Boston, Massachusetts —In a stunning turn of events that left Red Sox fans scratching their heads, starting pitcher Josh Beckett, pitching to the Yankees in the 2010 season opener at Fenway Park, plunked eight consecutive batters in the third inning of the Red Sox’s crushing 19-2 loss.
Beckett got off a shaky start, giving up six hits and four runs in the top of the first, and throwing several wild pitches. He seemed to settle in the second inning, fanning two and giving up only one hit. Returning in the third inning, however, he gave up a double to Yankees catcher Jorge Posada, and then hit the next batter, Curtis Granderson, with a high inside fastball.
Then Beckett, who in 2009 carried a .386 ERA and plunked only seven batters over 212 innings, proceeded to hit the next seven consecutive batters, all with his first pitches of each at-bat. Eleven runs were eventually scored in the inning.
“I wanted to see what would happen,” Beckett told The Observer after the crushing home loss. “We were losing anyway, and we couldn’t seem to get any runs over. So, I started beaning batters. I wanted to see if anyone would charge the mound.”

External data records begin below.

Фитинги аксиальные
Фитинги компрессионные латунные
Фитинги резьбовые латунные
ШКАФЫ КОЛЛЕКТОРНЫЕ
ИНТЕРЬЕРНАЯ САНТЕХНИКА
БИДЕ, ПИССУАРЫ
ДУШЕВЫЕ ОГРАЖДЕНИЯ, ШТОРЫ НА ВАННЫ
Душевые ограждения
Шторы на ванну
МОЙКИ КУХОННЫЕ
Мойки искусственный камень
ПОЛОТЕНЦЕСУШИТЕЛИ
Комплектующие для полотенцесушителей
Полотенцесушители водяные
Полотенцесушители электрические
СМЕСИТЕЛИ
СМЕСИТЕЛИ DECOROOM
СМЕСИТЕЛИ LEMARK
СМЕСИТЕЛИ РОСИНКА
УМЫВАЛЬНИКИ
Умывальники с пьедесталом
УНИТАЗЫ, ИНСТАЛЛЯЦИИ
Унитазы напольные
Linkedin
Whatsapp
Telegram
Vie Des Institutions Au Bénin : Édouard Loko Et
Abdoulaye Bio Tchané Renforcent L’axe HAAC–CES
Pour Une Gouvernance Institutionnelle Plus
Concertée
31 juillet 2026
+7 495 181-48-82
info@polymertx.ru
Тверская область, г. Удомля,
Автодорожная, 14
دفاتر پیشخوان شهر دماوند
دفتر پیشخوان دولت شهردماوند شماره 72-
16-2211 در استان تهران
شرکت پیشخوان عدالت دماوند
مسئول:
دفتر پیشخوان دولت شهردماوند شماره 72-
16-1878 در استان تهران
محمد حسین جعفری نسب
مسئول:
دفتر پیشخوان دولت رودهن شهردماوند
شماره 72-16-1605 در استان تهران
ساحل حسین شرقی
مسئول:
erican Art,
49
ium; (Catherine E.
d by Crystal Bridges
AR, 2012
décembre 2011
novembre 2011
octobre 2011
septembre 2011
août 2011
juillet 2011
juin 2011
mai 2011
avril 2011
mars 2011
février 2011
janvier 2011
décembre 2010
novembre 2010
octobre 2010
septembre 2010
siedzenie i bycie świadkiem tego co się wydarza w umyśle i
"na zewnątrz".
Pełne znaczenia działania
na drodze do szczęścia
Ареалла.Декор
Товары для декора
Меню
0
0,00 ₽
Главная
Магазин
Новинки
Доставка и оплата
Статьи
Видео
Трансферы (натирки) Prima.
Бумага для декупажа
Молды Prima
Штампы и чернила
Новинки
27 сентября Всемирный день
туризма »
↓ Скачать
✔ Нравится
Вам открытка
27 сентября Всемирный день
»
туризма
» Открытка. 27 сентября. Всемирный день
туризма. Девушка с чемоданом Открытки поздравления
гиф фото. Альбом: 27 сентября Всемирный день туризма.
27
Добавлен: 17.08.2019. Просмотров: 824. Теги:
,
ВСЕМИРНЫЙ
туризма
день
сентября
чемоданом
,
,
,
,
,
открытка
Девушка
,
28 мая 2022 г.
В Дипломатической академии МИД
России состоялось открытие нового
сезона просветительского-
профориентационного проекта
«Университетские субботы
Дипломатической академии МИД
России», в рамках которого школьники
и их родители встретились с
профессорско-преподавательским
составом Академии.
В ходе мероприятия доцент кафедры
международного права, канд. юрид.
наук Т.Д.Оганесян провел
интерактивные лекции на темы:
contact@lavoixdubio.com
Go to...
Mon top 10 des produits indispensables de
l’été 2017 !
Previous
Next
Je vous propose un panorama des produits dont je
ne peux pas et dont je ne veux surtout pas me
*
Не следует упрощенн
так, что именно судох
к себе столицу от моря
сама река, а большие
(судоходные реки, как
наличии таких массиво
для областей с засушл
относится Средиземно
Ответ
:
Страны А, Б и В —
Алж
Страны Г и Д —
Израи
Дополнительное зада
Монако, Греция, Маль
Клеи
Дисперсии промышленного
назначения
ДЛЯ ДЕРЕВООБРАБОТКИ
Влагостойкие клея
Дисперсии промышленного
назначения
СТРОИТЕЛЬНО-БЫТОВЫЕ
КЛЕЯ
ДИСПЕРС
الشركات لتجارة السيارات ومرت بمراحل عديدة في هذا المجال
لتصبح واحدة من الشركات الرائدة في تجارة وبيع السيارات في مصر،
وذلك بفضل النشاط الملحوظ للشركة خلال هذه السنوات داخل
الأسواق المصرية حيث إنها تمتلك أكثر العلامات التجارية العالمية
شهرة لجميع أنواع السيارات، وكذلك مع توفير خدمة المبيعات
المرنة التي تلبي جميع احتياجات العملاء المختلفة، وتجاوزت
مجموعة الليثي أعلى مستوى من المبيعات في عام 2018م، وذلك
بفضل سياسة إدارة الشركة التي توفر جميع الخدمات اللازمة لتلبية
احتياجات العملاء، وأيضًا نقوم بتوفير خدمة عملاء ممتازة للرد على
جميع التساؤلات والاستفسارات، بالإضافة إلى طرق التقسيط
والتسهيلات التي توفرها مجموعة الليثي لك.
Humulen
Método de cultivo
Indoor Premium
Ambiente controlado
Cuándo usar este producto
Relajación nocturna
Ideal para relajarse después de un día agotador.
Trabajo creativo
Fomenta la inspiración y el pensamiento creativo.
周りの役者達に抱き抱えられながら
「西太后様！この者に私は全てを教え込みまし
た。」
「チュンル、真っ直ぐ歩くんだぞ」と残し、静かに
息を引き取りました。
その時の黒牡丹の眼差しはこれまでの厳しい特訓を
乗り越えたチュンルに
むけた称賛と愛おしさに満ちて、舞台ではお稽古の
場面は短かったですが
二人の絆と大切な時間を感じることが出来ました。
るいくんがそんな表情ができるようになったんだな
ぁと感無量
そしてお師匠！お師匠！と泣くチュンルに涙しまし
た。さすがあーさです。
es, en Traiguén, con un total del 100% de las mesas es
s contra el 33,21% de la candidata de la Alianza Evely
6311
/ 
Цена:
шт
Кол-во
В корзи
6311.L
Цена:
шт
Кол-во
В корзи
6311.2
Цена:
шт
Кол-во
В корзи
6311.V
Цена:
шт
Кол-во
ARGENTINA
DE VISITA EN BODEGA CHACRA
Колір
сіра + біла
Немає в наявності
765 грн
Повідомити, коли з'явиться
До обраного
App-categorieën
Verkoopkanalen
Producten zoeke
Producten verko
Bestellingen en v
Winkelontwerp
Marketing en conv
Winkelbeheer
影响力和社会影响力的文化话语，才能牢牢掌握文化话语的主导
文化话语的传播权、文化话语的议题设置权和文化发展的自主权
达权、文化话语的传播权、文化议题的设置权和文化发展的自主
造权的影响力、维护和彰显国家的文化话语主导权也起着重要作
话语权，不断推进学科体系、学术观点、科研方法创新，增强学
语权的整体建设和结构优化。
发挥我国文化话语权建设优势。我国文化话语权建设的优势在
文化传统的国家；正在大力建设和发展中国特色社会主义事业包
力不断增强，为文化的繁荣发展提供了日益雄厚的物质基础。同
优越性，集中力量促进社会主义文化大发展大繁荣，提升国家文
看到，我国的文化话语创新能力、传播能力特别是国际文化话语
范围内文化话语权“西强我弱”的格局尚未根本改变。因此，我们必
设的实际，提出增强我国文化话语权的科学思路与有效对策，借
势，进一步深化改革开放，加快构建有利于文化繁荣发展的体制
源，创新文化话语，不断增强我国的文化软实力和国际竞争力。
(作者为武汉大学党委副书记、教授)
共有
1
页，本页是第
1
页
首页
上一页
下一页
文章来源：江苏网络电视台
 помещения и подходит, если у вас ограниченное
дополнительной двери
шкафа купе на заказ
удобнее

“Nobody did, though,” he continued. “There were no warnings from the ump, and no bench clearing brawls, even after drilling eight straight batters in the head with fastballs. That’s really disappointing. I was really hoping there would be fights this year.”
Beckett wasn’t the only one off his game. In the fourth inning, Sox first-baseman Kevin Youkilis reached first base on a seeing-eye single to center. David Ortiz, batting behind him, hit a weak pop-up to the infield. Even after the ball was easily caught by Yankees second-baseman Robinson Cano, Youkilis continued to run toward second base. Cano fired to first, easily making the out to end the inning.
“I forgot how to run back to first base,” Youkilis explained after the game, about his poor base-running. “I don’t even think anyone told me how to stop running toward second, turn around, and run back to first. Someone really should have explained that to me before the game.”
A few other odd plays rounded out the perplexing game. Red Sox second baseman Dustin Pedroia twice threw the ball to third base instead of first when fielding routine grounders. In the sixth inning, Sox outfielders J.D. Drew and Mike Cameron ran in small, awkward circles trying to catch a Nick Swisher pop-fly, both eventually missing the ball altogether as it landed between them. And, in the bottom of the eighth, with the bases loaded, Sox skipper Terry Francona made the baffling choice to call in relief pitcher Scott Schoeneweis to bat for slugger David Ortiz.
“That was just a straight-up mistake,” Francona admitted. “I was just looking through the list of my bench players and I accidentally pulled Ortiz out of the game and had Scott bat for him. Just a stupid error. I haven’t figured out how this all works yet.”